Task brief: Find the line containing "Bli kund hos Klicket" in the data below and repeat it, along with all later lines, exactly through the last one.

Dataset entries:

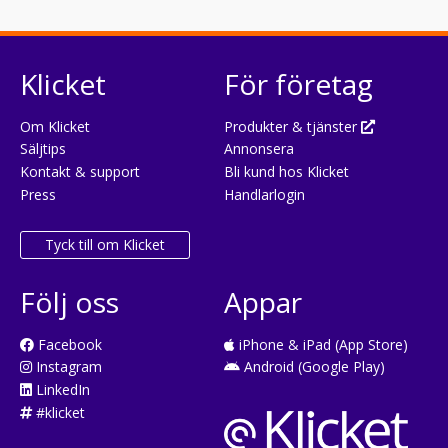
Klicket
För företag
Om Klicket
Produkter & tjänster
Säljtips
Annonsera
Kontakt & support
Bli kund hos Klicket
Press
Handlarlogin
Tyck till om Klicket
Följ oss
Appar
Facebook
iPhone & iPad (App Store)
Instagram
Android (Google Play)
LinkedIn
#klicket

Worked solution:
Bli kund hos Klicket
Press
Handlarlogin
Tyck till om Klicket
Följ oss
Appar
Facebook
iPhone & iPad (App Store)
Instagram
Android (Google Play)
LinkedIn
#klicket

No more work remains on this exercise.